A new code of practice will be published setting standards for the management of property in the private rented sector, with a view to making it statutory to provide greater confidence for tenants in what they can expect.
A central aspect is the introduction of new regulations that will force letting and property management agents to join a compulsory redress scheme.
40% of the entire industry has yet to join one of the schemes, which will ensure tenants’ complaints about hidden fees and poor service are investigated independently, and where a complaint is upheld, they receive compensation.
A new tenant’s charter will also be introduced in order to help tenants understand what they should expect from their rental deal, and how they can take action if they are the victim of hidden fees or poor standards of accommodation.
Eric Pickles said: “The private rented market is a vital asset to this country. It’s an important option for the millions of people who want a bit more flexibility, or to simply save up for a deposit so they can buy a place of their own.
“This government is on the side of hardworking people and the last thing we want to do is hurt tenants and kill investment by increasing costs and strangling the sector with red tape. But tenants deserve better value for money, and dodgy landlords should be under no illusion they can provide a shoddy service with impunity.”
"If tenants do suffer at the hands of unscrupulous landlords, they need protection and a clear route for taking action. In addition to ending hidden fees and reviewing standards in the sector, the proposals will help prosecute rogue landlords."
Paul Smith, CEO of haart, said: “We very much welcome any reforms that make life more difficult for the rogue landlords and unscrupulous lettings agents that give the rest of the industry a bad name.
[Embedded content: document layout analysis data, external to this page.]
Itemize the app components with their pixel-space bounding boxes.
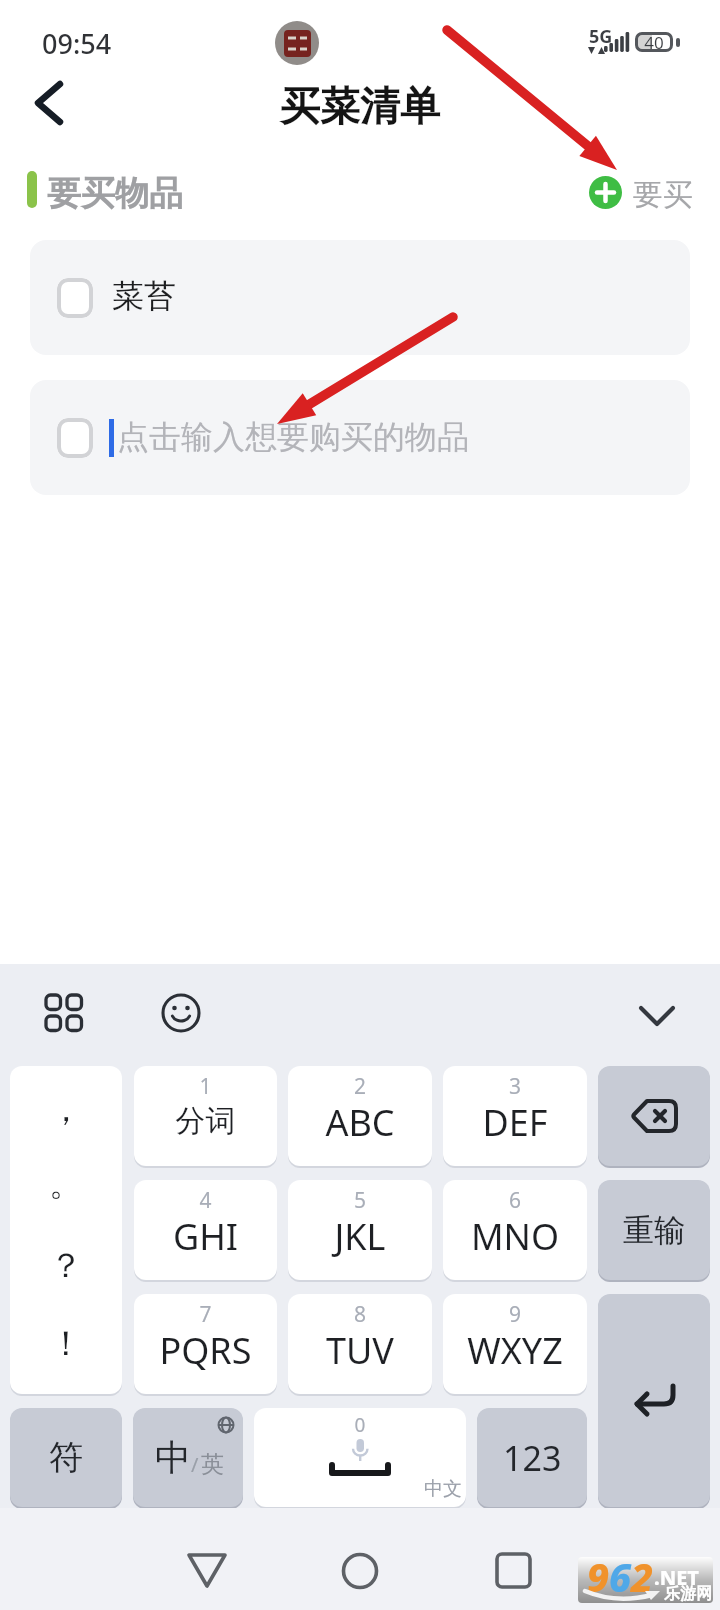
button[interactable] (185, 1548, 231, 1592)
staticText: GHI (134, 1212, 277, 1261)
staticText: 重输 (623, 1211, 685, 1250)
staticText: 符 (49, 1436, 83, 1479)
button[interactable] (338, 1548, 382, 1592)
staticText: 1 (134, 1072, 277, 1101)
staticText: 菜苔 (112, 276, 176, 316)
staticText: 7 (134, 1300, 277, 1329)
button[interactable]: 0 (254, 1408, 466, 1507)
button[interactable] (30, 80, 74, 126)
button[interactable] (598, 1294, 710, 1507)
staticText: .NET (654, 1564, 699, 1591)
staticText: ， (10, 1088, 122, 1131)
staticText: 分词 (134, 1102, 277, 1140)
button[interactable]: 1 (134, 1066, 277, 1166)
button[interactable] (57, 278, 93, 318)
button[interactable]: 7 (134, 1294, 277, 1394)
staticText: 09:54 (42, 25, 112, 62)
staticText: 962 (587, 1557, 653, 1596)
button[interactable] (492, 1548, 536, 1592)
staticText: 要买 (633, 176, 693, 214)
staticText: 。 (10, 1162, 122, 1205)
staticText: 8 (288, 1300, 432, 1329)
staticText: WXYZ (443, 1326, 587, 1375)
button[interactable] (634, 998, 680, 1032)
staticText: 中文 (424, 1477, 462, 1501)
staticText: 3 (443, 1072, 587, 1101)
staticText: 40 (635, 31, 673, 54)
button[interactable]: 123 (477, 1408, 587, 1507)
button[interactable]: 3 (443, 1066, 587, 1166)
button[interactable]: 5 (288, 1180, 432, 1280)
staticText: MNO (443, 1212, 587, 1261)
button[interactable]: 符 (10, 1408, 122, 1507)
button[interactable] (44, 993, 84, 1033)
button[interactable] (30, 240, 690, 355)
staticText: ABC (288, 1098, 432, 1147)
button[interactable] (598, 1066, 710, 1166)
staticText: 点击输入想要购买的物品 (117, 417, 469, 457)
button[interactable]: 中 (133, 1408, 243, 1507)
button[interactable]: 2 (288, 1066, 432, 1166)
staticText: TUV (288, 1326, 432, 1375)
staticText: 4 (134, 1186, 277, 1215)
button[interactable] (57, 418, 93, 458)
button[interactable]: 4 (134, 1180, 277, 1280)
staticText: 123 (503, 1435, 562, 1481)
staticText: 5 (288, 1186, 432, 1215)
staticText: JKL (288, 1212, 432, 1261)
button[interactable]: 8 (288, 1294, 432, 1394)
button[interactable]: 重输 (598, 1180, 710, 1280)
button[interactable] (30, 380, 690, 495)
staticText: 买菜清单 (0, 81, 720, 131)
button[interactable]: 9 (443, 1294, 587, 1394)
staticText: 英 (201, 1450, 224, 1479)
button[interactable] (162, 994, 202, 1034)
staticText: 乐游网 (664, 1584, 712, 1603)
staticText: 要买物品 (47, 172, 183, 215)
staticText: ？ (10, 1244, 122, 1287)
staticText: / (191, 1451, 199, 1478)
staticText: 0 (254, 1412, 466, 1438)
staticText: 6 (443, 1186, 587, 1215)
staticText: PQRS (134, 1326, 277, 1375)
staticText: ！ (10, 1322, 122, 1365)
button[interactable]: 要买 (585, 173, 695, 213)
staticText: DEF (443, 1098, 587, 1147)
staticText: 中 (155, 1435, 191, 1480)
staticText: 2 (288, 1072, 432, 1101)
button[interactable]: 6 (443, 1180, 587, 1280)
staticText: 9 (443, 1300, 587, 1329)
button[interactable]: ， (10, 1066, 122, 1394)
staticText: 5G (589, 24, 613, 49)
“We are committed to an open and honest approach with tenants and are keen to see them properly protected.
“A new code of practice, setting standards for management of property in the private rented sector, while a positive step in the right direction, in our view does not go far enough.
“Most honest agents will already be working to a code of practice and we believe that enshrining these principles in law is the best way to rid the industry of dishonest landlords and agents.”